§ **Problem details**: Show all lines below holding the string "incident".

§ **Available data**:
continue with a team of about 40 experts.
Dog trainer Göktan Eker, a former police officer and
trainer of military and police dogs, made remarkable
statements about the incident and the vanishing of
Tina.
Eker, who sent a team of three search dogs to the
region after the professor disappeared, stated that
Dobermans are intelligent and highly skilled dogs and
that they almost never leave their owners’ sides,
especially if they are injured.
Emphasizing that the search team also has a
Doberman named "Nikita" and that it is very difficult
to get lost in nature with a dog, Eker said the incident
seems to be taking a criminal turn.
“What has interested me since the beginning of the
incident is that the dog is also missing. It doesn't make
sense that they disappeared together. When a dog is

§ **Result for this task**:
statements about the incident and the vanishing of
to get lost in nature with a dog, Eker said the incident
incident is that the dog is also missing. It doesn't make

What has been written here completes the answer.